Task brief -
Please output each line of the data exactly as it appears.

Dataset records -
= = = =

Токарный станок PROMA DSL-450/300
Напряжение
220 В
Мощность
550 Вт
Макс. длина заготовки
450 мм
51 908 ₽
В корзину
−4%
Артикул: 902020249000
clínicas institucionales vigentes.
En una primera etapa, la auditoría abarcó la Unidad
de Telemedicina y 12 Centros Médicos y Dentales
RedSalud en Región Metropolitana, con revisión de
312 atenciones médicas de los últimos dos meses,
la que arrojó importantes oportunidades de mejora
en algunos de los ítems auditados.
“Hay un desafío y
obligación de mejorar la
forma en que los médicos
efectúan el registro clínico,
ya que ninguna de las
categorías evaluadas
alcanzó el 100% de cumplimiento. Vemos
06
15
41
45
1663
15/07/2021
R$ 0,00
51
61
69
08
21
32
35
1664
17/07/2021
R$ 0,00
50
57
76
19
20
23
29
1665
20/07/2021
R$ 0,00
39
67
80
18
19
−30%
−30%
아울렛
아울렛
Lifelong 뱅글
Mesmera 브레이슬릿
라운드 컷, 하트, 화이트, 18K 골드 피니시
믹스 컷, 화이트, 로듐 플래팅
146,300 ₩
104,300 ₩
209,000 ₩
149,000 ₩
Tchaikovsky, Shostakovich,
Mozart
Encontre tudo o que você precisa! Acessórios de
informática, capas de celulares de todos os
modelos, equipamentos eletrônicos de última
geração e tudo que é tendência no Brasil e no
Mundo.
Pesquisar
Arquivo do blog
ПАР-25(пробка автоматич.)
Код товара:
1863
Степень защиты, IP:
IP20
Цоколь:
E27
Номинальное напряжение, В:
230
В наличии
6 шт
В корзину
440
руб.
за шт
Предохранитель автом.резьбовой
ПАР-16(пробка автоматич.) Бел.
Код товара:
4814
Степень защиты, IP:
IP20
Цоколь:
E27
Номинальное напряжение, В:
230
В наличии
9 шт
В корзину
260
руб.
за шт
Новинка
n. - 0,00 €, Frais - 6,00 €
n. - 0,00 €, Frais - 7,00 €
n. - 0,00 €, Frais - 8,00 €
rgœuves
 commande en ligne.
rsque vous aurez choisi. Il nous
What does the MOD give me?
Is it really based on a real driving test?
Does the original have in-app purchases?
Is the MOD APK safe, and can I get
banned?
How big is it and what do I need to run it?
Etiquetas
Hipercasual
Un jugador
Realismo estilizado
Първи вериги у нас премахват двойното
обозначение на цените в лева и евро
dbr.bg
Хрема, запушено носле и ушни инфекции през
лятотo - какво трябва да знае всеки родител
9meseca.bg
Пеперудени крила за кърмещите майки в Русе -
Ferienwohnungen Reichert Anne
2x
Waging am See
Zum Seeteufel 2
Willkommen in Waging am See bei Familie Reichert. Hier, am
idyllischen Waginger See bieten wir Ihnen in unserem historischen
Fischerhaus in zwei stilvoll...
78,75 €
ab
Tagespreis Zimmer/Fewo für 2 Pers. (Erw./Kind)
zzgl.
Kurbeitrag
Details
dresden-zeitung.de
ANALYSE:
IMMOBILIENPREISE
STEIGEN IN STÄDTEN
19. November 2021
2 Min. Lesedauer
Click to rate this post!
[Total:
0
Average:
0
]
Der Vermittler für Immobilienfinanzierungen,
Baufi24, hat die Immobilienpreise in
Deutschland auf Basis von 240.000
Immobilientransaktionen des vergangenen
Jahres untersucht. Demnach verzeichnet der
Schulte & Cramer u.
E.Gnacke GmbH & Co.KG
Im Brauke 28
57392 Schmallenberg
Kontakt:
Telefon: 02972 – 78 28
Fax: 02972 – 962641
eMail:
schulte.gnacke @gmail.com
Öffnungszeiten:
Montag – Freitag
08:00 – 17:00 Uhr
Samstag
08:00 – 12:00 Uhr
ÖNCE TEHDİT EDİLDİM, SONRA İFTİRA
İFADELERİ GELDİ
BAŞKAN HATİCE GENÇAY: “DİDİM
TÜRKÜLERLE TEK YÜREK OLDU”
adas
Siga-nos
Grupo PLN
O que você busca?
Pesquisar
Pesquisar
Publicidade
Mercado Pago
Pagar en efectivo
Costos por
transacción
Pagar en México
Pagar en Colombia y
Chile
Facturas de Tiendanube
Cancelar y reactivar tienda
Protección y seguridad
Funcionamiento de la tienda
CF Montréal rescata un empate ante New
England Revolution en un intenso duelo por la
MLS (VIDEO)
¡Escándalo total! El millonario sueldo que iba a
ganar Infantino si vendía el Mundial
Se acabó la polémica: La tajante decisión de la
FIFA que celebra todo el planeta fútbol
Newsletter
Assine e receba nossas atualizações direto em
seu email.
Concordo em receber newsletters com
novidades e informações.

= = = =

Final answer -
Токарный станок PROMA DSL-450/300
Напряжение
220 В
Мощность
550 Вт
Макс. длина заготовки
450 мм
51 908 ₽
В корзину
−4%
Артикул: 902020249000
clínicas institucionales vigentes.
En una primera etapa, la auditoría abarcó la Unidad
de Telemedicina y 12 Centros Médicos y Dentales
RedSalud en Región Metropolitana, con revisión de
312 atenciones médicas de los últimos dos meses,
la que arrojó importantes oportunidades de mejora
en algunos de los ítems auditados.
“Hay un desafío y
obligación de mejorar la
forma en que los médicos
efectúan el registro clínico,
ya que ninguna de las
categorías evaluadas
alcanzó el 100% de cumplimiento. Vemos
06
15
41
45
1663
15/07/2021
R$ 0,00
51
61
69
08
21
32
35
1664
17/07/2021
R$ 0,00
50
57
76
19
20
23
29
1665
20/07/2021
R$ 0,00
39
67
80
18
19
−30%
−30%
아울렛
아울렛
Lifelong 뱅글
Mesmera 브레이슬릿
라운드 컷, 하트, 화이트, 18K 골드 피니시
믹스 컷, 화이트, 로듐 플래팅
146,300 ₩
104,300 ₩
209,000 ₩
149,000 ₩
Tchaikovsky, Shostakovich,
Mozart
Encontre tudo o que você precisa! Acessórios de
informática, capas de celulares de todos os
modelos, equipamentos eletrônicos de última
geração e tudo que é tendência no Brasil e no
Mundo.
Pesquisar
Arquivo do blog
ПАР-25(пробка автоматич.)
Код товара:
1863
Степень защиты, IP:
IP20
Цоколь:
E27
Номинальное напряжение, В:
230
В наличии
6 шт
В корзину
440
руб.
за шт
Предохранитель автом.резьбовой
ПАР-16(пробка автоматич.) Бел.
Код товара:
4814
Степень защиты, IP:
IP20
Цоколь:
E27
Номинальное напряжение, В:
230
В наличии
9 шт
В корзину
260
руб.
за шт
Новинка
n. - 0,00 €, Frais - 6,00 €
n. - 0,00 €, Frais - 7,00 €
n. - 0,00 €, Frais - 8,00 €
rgœuves
 commande en ligne.
rsque vous aurez choisi. Il nous
What does the MOD give me?
Is it really based on a real driving test?
Does the original have in-app purchases?
Is the MOD APK safe, and can I get
banned?
How big is it and what do I need to run it?
Etiquetas
Hipercasual
Un jugador
Realismo estilizado
Първи вериги у нас премахват двойното
обозначение на цените в лева и евро
dbr.bg
Хрема, запушено носле и ушни инфекции през
лятотo - какво трябва да знае всеки родител
9meseca.bg
Пеперудени крила за кърмещите майки в Русе -
Ferienwohnungen Reichert Anne
2x
Waging am See
Zum Seeteufel 2
Willkommen in Waging am See bei Familie Reichert. Hier, am
idyllischen Waginger See bieten wir Ihnen in unserem historischen
Fischerhaus in zwei stilvoll...
78,75 €
ab
Tagespreis Zimmer/Fewo für 2 Pers. (Erw./Kind)
zzgl.
Kurbeitrag
Details
dresden-zeitung.de
ANALYSE:
IMMOBILIENPREISE
STEIGEN IN STÄDTEN
19. November 2021
2 Min. Lesedauer
Click to rate this post!
[Total:
0
Average:
0
]
Der Vermittler für Immobilienfinanzierungen,
Baufi24, hat die Immobilienpreise in
Deutschland auf Basis von 240.000
Immobilientransaktionen des vergangenen
Jahres untersucht. Demnach verzeichnet der
Schulte & Cramer u.
E.Gnacke GmbH & Co.KG
Im Brauke 28
57392 Schmallenberg
Kontakt:
Telefon: 02972 – 78 28
Fax: 02972 – 962641
eMail:
schulte.gnacke @gmail.com
Öffnungszeiten:
Montag – Freitag
08:00 – 17:00 Uhr
Samstag
08:00 – 12:00 Uhr
ÖNCE TEHDİT EDİLDİM, SONRA İFTİRA
İFADELERİ GELDİ
BAŞKAN HATİCE GENÇAY: “DİDİM
TÜRKÜLERLE TEK YÜREK OLDU”
adas
Siga-nos
Grupo PLN
O que você busca?
Pesquisar
Pesquisar
Publicidade
Mercado Pago
Pagar en efectivo
Costos por
transacción
Pagar en México
Pagar en Colombia y
Chile
Facturas de Tiendanube
Cancelar y reactivar tienda
Protección y seguridad
Funcionamiento de la tienda
CF Montréal rescata un empate ante New
England Revolution en un intenso duelo por la
MLS (VIDEO)
¡Escándalo total! El millonario sueldo que iba a
ganar Infantino si vendía el Mundial
Se acabó la polémica: La tajante decisión de la
FIFA que celebra todo el planeta fútbol
Newsletter
Assine e receba nossas atualizações direto em
seu email.
Concordo em receber newsletters com
novidades e informações.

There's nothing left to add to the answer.